Chancellor Kwasi Kwarteng confirms U-turn on top rate of tax
Kwasi Kwarteng has confirmed he will not pursue cutting the 45p rate of income tax on people earning more than £150,000 a year
Announcing his plans to ditch the 45p rate cut, Chancellor Kwasi Kwarteng said the plans had become a “distraction from our overriding mission to tackle the challenges facing the country”.
Kwarteng says the government’s plans were designed to “build a more prosperous economy”.
Pressed on whose idea it was to ditch the plan after Prime Minister Liz Truss expressed support for it yesterday, Kwarteng says it was a decision reached collaboratively. He says he’s taken responsibility for the plan, after listening to colleagues, stakeholders and voters.

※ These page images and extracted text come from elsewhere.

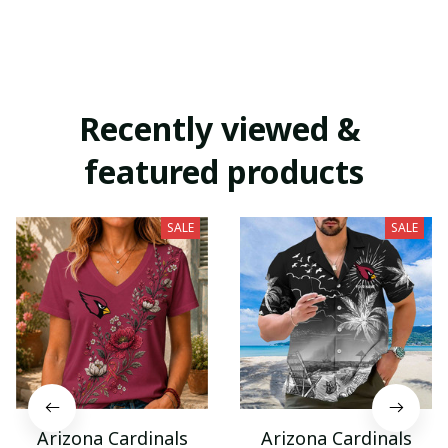
Recently viewed & 
featured products
SALE
SALE
Arizona Cardinals
Arizona Cardinals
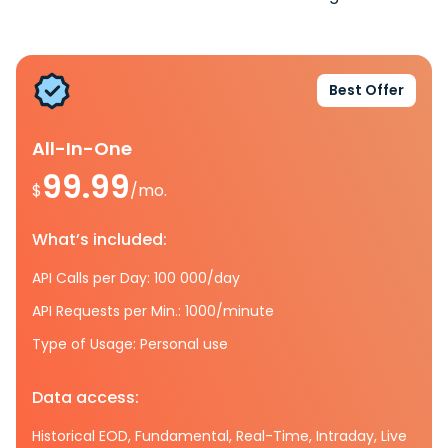
Best Offer
All-In-One
99.99
$
/mo.
What’s included:
API Calls per Day: 100 000/day
API Requests per Min.: 1000/minute
Type of Usage: Personal use
Data access:
Historical EOD, Fundamental, Real-Time, Intraday, Live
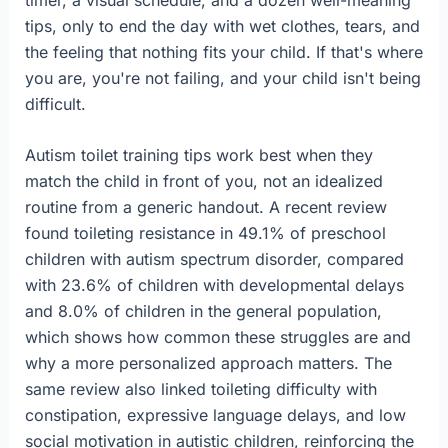
tips, only to end the day with wet clothes, tears, and
the feeling that nothing fits your child. If that's where
you are, you're not failing, and your child isn't being
difficult.
Autism toilet training tips work best when they
match the child in front of you, not an idealized
routine from a generic handout. A recent review
found toileting resistance in 49.1% of preschool
children with autism spectrum disorder, compared
with 23.6% of children with developmental delays
and 8.0% of children in the general population,
which shows how common these struggles are and
why a more personalized approach matters. The
same review also linked toileting difficulty with
constipation, expressive language delays, and low
social motivation in autistic children, reinforcing the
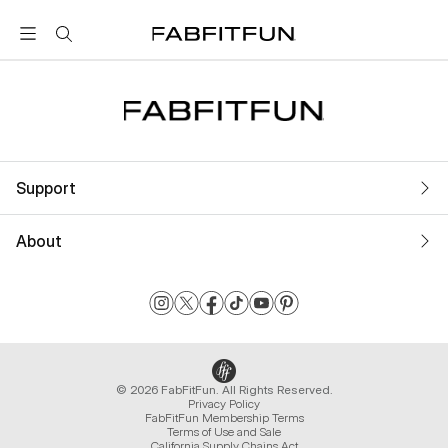
FabFitFun
Support
About
© 2026 FabFitFun. All Rights Reserved.
Privacy Policy
FabFitFun Membership Terms
Terms of Use and Sale
California Supply Chains Act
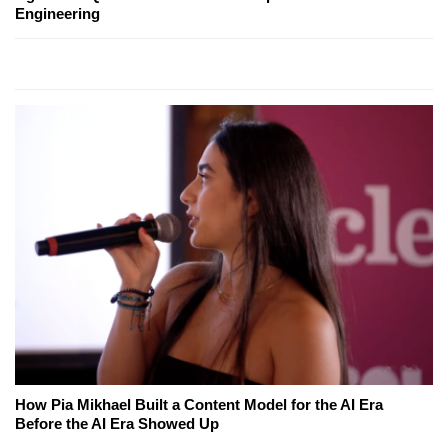
Engineering
How Pia Mikhael Built a Content Model for the AI Era
Before the AI Era Showed Up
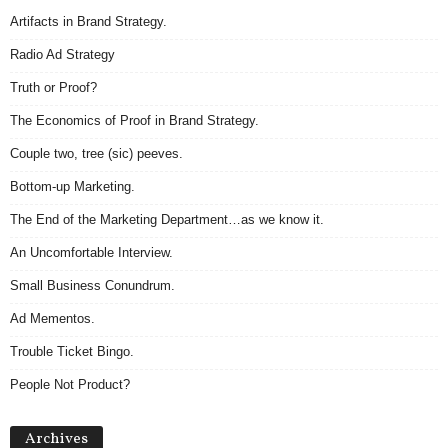
Artifacts in Brand Strategy.
Radio Ad Strategy
Truth or Proof?
The Economics of Proof in Brand Strategy.
Couple two, tree (sic) peeves.
Bottom-up Marketing.
The End of the Marketing Department…as we know it.
An Uncomfortable Interview.
Small Business Conundrum.
Ad Mementos.
Trouble Ticket Bingo.
People Not Product?
Archives
Archives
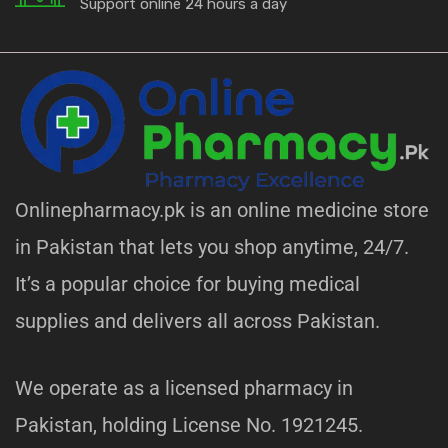
Support online 24 hours a day
Onlinepharmacy.pk is an online medicine store
in Pakistan that lets you shop anytime, 24/7.
It’s a popular choice for buying medical
supplies and delivers all across Pakistan.
We operate as a licensed pharmacy in
Pakistan, holding License No. 1921245.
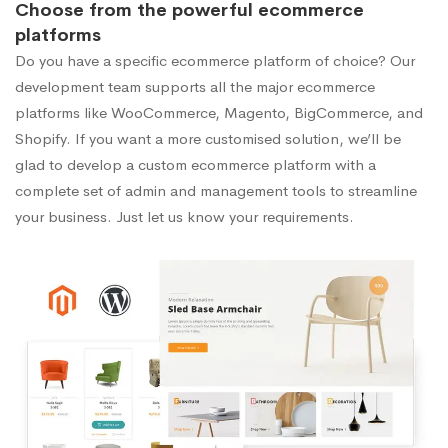
Choose from the powerful ecommerce
platforms
Do you have a specific ecommerce platform of choice? Our
development team supports all the major ecommerce
platforms like WooCommerce, Magento, BigCommerce, and
Shopify. If you want a more customised solution, we’ll be
glad to develop a custom ecommerce platform with a
complete set of admin and management tools to streamline
your business. Just let us know your requirements.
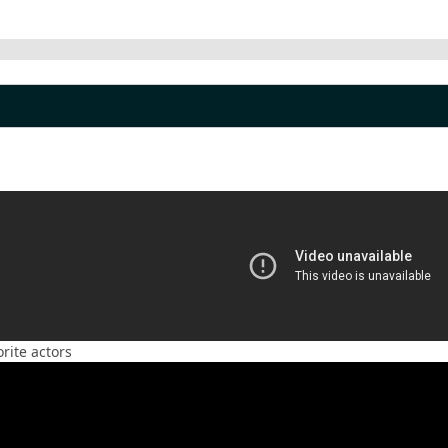
rite actors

This is a massive and humiliating U-turn.
It comes only a day after Liz Truss insisted she would not abandon the tax cut for the wealthiest. It would also seem to undermine her central argument that growth depends in large part on lower taxes to attract entrepreneurs.
The Shadow Chancellor Rachel Reeves thinks the damage is done - that the increase in the cost of borrowing has already happened and that will mean higher mortgage rates.
The party is arguing the U-turn needs to go a lot further.
“They need to reverse their whole economic, discredited trickle-down strategy," Reeves says this morning.
You could not make it up. What a mess.
But not a mess for the hedge funds who bet against the pound and against government bonds. They still made a tidy profit.
Au contraire. Has anyone mentioned to possibility that this was always part of the cunning plan to make it look like they are a listening government who cares about public opinion?
I’m back in west London next week. I’ll keep an eye out for the money. I imagine it will simply appear in my pocket when I stroll down the right street.
(BTW apparently in his tax cutting for the rich at the start of his tenure as president, Trump promised the average American would benefit by $4,000 a year through trickle down economics. Guess what?)